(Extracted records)
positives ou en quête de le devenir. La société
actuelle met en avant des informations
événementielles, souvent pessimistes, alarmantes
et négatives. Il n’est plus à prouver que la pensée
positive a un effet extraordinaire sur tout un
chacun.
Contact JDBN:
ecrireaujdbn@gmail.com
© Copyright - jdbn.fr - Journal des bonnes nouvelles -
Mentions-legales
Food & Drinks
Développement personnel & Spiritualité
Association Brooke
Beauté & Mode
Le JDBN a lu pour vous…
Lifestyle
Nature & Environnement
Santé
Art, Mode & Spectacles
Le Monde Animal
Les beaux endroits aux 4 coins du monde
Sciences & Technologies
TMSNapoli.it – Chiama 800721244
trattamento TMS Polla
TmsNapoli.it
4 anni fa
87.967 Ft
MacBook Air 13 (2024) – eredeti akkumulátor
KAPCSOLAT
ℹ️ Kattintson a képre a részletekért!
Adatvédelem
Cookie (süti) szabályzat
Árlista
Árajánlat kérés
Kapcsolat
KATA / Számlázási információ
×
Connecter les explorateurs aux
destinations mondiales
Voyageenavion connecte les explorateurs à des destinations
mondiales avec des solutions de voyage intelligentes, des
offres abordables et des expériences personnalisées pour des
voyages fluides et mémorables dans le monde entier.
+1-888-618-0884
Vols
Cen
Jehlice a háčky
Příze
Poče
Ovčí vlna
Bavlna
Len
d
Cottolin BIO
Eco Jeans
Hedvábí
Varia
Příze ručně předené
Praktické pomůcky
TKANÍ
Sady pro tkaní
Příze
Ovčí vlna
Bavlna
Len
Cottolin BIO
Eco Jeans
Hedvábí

...

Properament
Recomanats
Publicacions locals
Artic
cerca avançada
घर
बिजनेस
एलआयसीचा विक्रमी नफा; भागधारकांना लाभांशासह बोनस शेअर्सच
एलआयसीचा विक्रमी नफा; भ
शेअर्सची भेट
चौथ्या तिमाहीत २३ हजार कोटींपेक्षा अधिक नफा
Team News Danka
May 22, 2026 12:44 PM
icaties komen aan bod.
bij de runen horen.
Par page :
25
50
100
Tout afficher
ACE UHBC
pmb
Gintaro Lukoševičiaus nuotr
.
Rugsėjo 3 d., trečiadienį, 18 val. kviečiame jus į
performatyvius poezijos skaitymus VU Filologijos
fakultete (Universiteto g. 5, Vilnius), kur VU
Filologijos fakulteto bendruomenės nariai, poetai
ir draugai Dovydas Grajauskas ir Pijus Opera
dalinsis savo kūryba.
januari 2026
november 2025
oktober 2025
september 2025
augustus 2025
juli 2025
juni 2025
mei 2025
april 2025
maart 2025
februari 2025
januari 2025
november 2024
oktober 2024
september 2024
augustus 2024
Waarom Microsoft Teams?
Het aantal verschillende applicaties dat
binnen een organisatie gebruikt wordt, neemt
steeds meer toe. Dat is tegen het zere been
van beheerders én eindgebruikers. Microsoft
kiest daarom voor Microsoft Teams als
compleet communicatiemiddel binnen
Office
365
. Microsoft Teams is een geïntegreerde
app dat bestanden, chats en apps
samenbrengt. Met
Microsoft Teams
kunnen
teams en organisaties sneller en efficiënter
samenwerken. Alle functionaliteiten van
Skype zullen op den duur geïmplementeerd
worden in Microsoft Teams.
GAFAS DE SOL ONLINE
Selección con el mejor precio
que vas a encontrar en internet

==

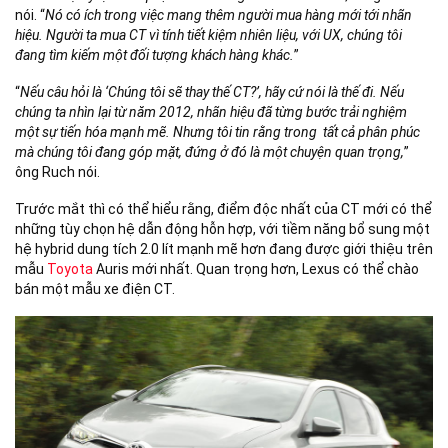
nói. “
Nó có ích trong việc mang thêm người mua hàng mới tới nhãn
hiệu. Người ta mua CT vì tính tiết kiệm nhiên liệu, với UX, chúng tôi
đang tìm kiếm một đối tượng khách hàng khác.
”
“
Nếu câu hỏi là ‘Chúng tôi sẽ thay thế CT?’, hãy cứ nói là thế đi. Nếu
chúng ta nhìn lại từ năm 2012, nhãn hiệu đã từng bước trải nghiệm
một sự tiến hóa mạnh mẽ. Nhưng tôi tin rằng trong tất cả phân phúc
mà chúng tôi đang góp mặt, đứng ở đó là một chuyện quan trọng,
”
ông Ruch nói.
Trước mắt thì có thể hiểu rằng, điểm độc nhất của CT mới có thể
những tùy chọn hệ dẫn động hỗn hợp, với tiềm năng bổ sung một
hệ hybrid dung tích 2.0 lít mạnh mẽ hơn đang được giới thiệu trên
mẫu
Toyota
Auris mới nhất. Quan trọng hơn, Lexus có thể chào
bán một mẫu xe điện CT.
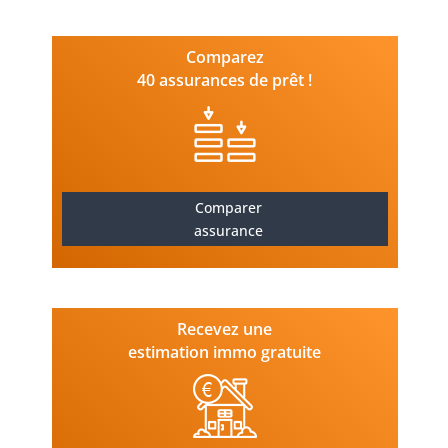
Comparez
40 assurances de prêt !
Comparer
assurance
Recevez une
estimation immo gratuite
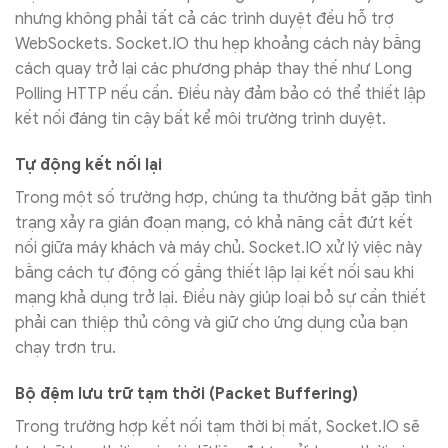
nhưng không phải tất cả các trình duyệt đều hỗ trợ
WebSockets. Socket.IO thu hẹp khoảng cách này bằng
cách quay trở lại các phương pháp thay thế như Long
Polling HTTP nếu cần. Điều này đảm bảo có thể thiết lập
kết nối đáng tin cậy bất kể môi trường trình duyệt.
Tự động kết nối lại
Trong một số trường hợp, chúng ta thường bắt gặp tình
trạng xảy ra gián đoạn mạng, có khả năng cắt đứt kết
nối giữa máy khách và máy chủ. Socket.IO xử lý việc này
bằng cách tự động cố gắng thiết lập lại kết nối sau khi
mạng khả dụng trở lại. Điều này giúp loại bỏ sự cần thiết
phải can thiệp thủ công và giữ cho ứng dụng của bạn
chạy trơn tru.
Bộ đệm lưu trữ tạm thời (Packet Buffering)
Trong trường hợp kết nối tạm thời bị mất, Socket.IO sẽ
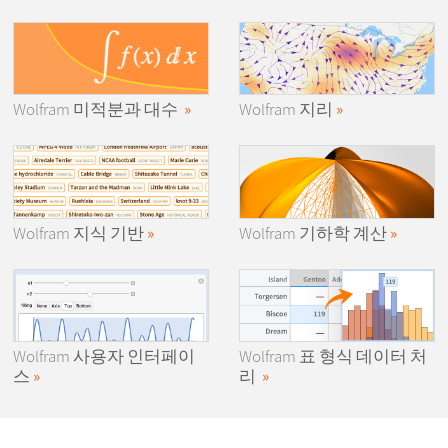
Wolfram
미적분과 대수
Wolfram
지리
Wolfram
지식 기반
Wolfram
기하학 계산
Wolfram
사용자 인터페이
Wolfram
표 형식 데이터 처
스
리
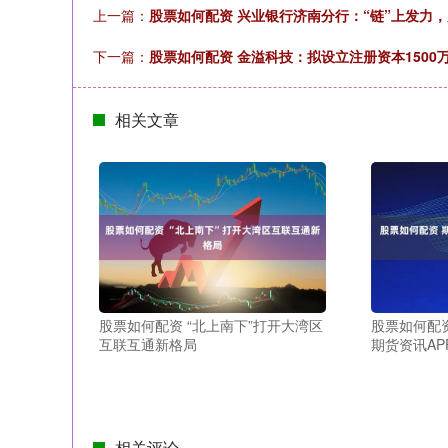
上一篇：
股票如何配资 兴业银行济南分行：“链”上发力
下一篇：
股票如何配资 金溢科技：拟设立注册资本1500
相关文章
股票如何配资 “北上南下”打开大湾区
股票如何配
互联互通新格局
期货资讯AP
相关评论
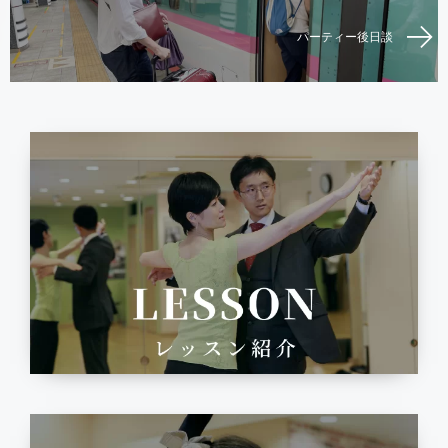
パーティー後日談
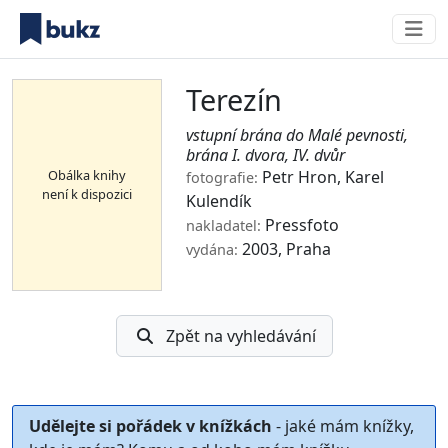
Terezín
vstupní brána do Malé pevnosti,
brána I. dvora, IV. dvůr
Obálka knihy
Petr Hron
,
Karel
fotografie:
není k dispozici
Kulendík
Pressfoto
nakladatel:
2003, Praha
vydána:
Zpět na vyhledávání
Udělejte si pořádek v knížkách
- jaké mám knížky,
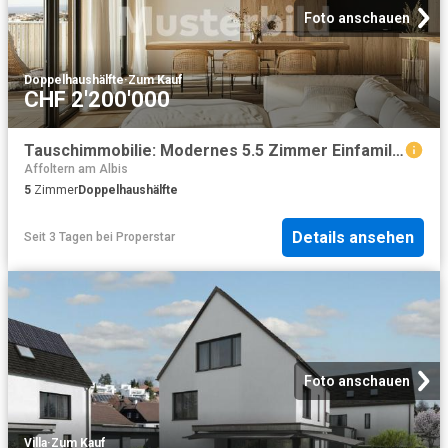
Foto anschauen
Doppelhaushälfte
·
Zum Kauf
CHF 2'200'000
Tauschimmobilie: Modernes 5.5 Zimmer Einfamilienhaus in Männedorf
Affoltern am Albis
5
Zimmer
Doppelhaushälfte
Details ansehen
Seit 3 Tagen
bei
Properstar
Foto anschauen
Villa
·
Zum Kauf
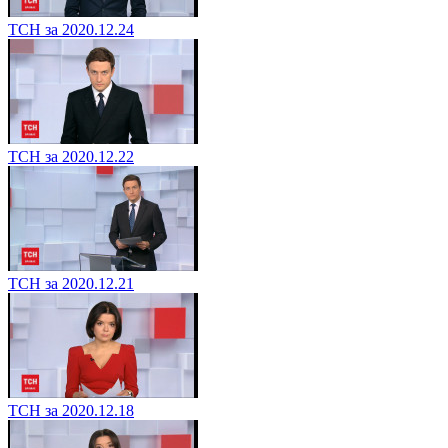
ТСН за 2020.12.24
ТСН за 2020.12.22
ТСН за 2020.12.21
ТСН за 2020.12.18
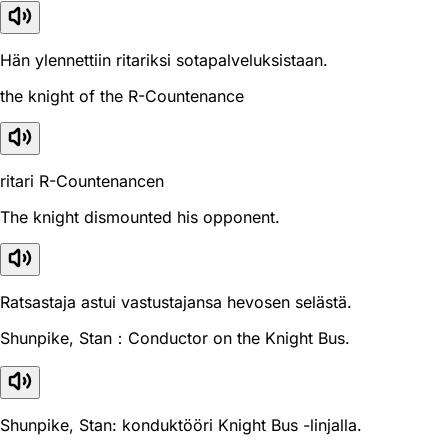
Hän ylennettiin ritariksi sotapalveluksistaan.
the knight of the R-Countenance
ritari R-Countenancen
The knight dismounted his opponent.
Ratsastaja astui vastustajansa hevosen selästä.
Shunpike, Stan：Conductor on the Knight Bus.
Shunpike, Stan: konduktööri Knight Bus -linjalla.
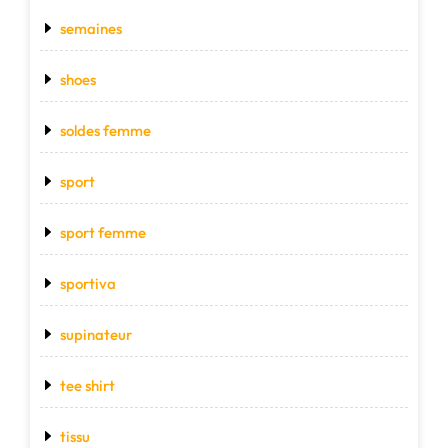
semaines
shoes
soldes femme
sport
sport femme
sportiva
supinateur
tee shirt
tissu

**Exercise objective:** Show all lines from the entries that hold "Điều".

**Exercise response:**
Polling HTTP nếu cần. Điều này đảm bảo có thể thiết lập
mạng khả dụng trở lại. Điều này giúp loại bỏ sự cần thiết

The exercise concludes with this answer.